For big data sets with many possible coordinates, there is another greedy algorithm to predict all the optimal n-plets of incleasing size vs. a target space, which can be made up of different variables than the feature space which is to be tested:

```
[43]:
```

```
# make 15 variables on the basis of x2
variablelist=[]
for i in range(15):
variablelist.append(x2 + np.random.randint(-6,6, size=x2.shape))
XXX = np.hstack(variablelist)
# define a new instance of the MetricComparisons class
d3 = MetricComparisons(XXX, maxk = XXX.shape[0]-1)
```

```
[44]:
```

```
# find optimal sets of variables up to 10-plets (n_coords=10).
# n_best is a parameter that makes the greedy optimization better yet slower when higher.
best_sets, best_imbs, all_imbs = d3.greedy_feature_selection_target(target_ranks=targets_x4, n_coords=10, n_best=5, k=1)
```

```
total number of computations is: 15
total number of computations is: 60
total number of computations is: 60
total number of computations is: 53
total number of computations is: 52
total number of computations is: 44
total number of computations is: 41
total number of computations is: 37
total number of computations is: 32
total number of computations is: 27
```

```
[45]:
```

```
# these are the optimum sets of each n-plet size:
print(best_sets)
```

```
[[9], [9, 11], [0, 11, 6], [0, 9, 11, 6], [4, 7, 9, 11, 14], [1, 4, 7, 9, 11, 14], [0, 6, 7, 8, 9, 11, 13], [1, 4, 7, 9, 11, 12, 13, 14], [0, 4, 5, 6, 7, 8, 9, 11, 13], [1, 4, 5, 7, 9, 10, 11, 12, 13, 14]]
```

```
[46]:
```

```
# for each optimum variable set of increasing size, these are the information imbalances
# [full-->reduced, reduced --> full]
print(best_imbs)
```

```
[[0.72 0.73]
[0.63 0.58]
[0.59 0.47]
[0.54 0.42]
[0.51 0.4 ]
[0.49 0.39]
[0.47 0.38]
[0.47 0.37]
[0.45 0.37]
[0.44 0.36]]
```

```
[47]:
```

```
plt.plot(range(1,11), best_imbs[:,1], "o-")
plt.ylabel(r'Optimal $\Delta$(reduced space $\rightarrow$ full space)')
plt.xlabel("Number of variables in reduced space")
plt.show()
```

With an increasing number of variables in the feature space, we describe our target space \(x_4\) better.

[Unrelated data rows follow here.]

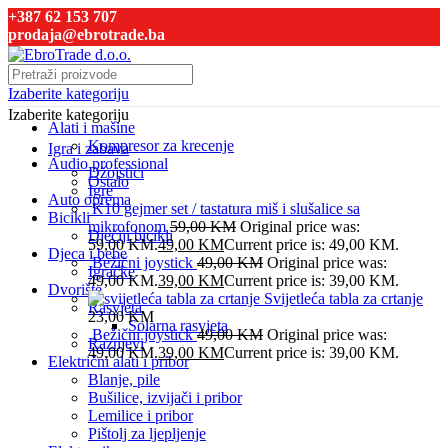
+387 62 153 707
prodaja@ebrotrade.ba
Izaberite kategoriju
Izaberite kategoriju
Alati i mašine
Kompresor za krecenje
Igra i zabava
Audio professional
Džojstici
Ostalo
Igre
Auto oprema
K10 gejmer set / tastatura miš i slušalice sa
Bicikli
mikrofonom
59,00
KM
Original price was:
Dječiji bicikli
59,00 KM.
49,00
KM
Current price is: 49,00 KM.
Djeca i bebe
Bežični joystick
49,00
KM
Original price was:
Igračke
49,00 KM.
39,00
KM
Current price is: 39,00 KM.
Dvorište
Svijetleća tabla za crtanje
Rasvjeta
23,00
KM
Solarna rasvjeta
Bežični joystick
49,00
KM
Original price was:
Raznjevi
49,00 KM.
39,00
KM
Current price is: 39,00 KM.
Električni alati i pribor
Blanje, pile
Bušilice, izvijači i pribor
Lemilice i pribor
Pištolj za ljepljenje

There is a plateau of the imbalance around 0.4, which is due to the randomness of the variables, and where adding more variables does not improve the quality of the prediction. In such a case, we suggest to use the a tuple at the beginning of the plateau as optimal descriptive set for the target space.